Par conséquent, mes chers collègues, le vote de ce texte, auquel tout le monde doit se rallier, doit inévitablement déboucher tant sur des instructions beaucoup plus fermes données aux parquets - et je les demande ! - pour éviter la dispersion de l'action publique que sur un renforcement des moyens et de l'organisation des tribunaux pour enfants. Je serais heureux, à cette occasion, que l'on mette davantage à contribution les tribunaux d'instance, composés de magistrats qui se demandent très souvent ce qu'ils font par rapport aux tribunaux pour enfants ou aux tribunaux de grande instance. C'est donc toute une mobilisation de notre organisation judiciaire qui sera nécessaire pour faire respecter ce principe auquel, je crois, nous adhérons tous. (Applaudissements sur les travées du RDSE, de l'Union centriste, du RPR et des Républicains et Indépendants.)
Mme Nicole Borvo. Je demande la parole pour explication de vote.
M. le président. La parole est à Mme Borvo.
Mme Nicole Borvo. Je tiens à dire d'emblée que le groupe communiste républicain et citoyen s'abstiendra sur les amendements déposés par M. Badinter.
Je constate, d'ailleurs, qu'il y a une évolution dans sa réflexion, puisque M. Badinter renonce à ce que le texte de son premier amendement figure dans le code pénal.

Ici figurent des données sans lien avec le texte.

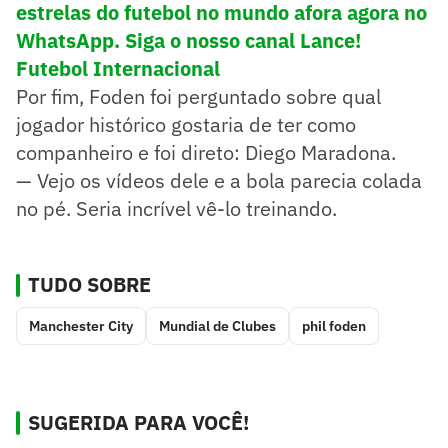
estrelas do futebol no mundo afora agora no
WhatsApp. Siga o nosso canal Lance!
Futebol Internacional
Por fim, Foden foi perguntado sobre qual
jogador histórico gostaria de ter como
companheiro e foi direto: Diego Maradona.
— Vejo os vídeos dele e a bola parecia colada
no pé. Seria incrível vê-lo treinando.
TUDO SOBRE
Manchester City
Mundial de Clubes
phil foden
SUGERIDA PARA VOCÊ!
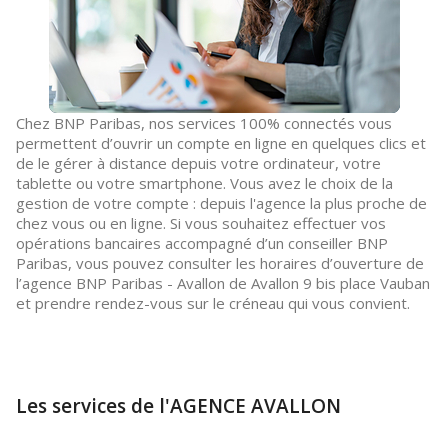
Chez BNP Paribas, nos services 100% connectés vous
permettent d’ouvrir un compte en ligne en quelques clics et
de le gérer à distance depuis votre ordinateur, votre
tablette ou votre smartphone. Vous avez le choix de la
gestion de votre compte : depuis l'agence la plus proche de
chez vous ou en ligne. Si vous souhaitez effectuer vos
opérations bancaires accompagné d’un conseiller BNP
Paribas, vous pouvez consulter les horaires d’ouverture de
l’agence BNP Paribas - Avallon de Avallon 9 bis place Vauban
et prendre rendez-vous sur le créneau qui vous convient.
Les services de l'AGENCE AVALLON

Nous avions voté, des deux mains si je peux dire, l'article 12 tel qu'il résultait d'un amendement du Gouvernement, tout en considérant, bien entendu, qu'il ne saurait être question de renoncer à se lancer dans une lutte beaucoup plus globale contre la prostitution des mineurs. L'article ne pouvait en effet, à lui seul, résoudre le problème.
A la lecture du rapport de Mme Lazerges sur l'esclavage en France, nous avions dit combien il nous semblait essentiel de développer une véritable politique de lutte contre les trafics et de protection des victimes desdits trafics. Pour autant, il ne saurait être question de renoncer aux avancées de la lutte contre la prostitution des mineurs.
A cet égard, les amendements proposés par M. Badinter, dont je partage, comme je l'ai dit, les préoccupations, me semblent soulever autant de problèmes qu'ils prétendent en résoudre.
Ce premier amendement - je ne prendrai pas la parole sur les autres - est de ce point de vue symptomatique : l'intention est fort louable, mais, s'agissant d'une proclamation de principe, je me pose des questions sur son application. En effet, dans la mesure où il s'agit d'une disposition à insérer dans le code pénal, on peut se demander quelles en seront les conséquences juridiques. Tout d'abord, l'interdiction vise-t-elle à sanctionner le client ou le mineur ? On me répondra, bien sûr, que le mineur n'est pas susceptible d'être sanctionné ; il n'empêche que la rédaction peut prêter à interprétation et entretient un flou qui risquerait de pénaliser le mineur lui-même.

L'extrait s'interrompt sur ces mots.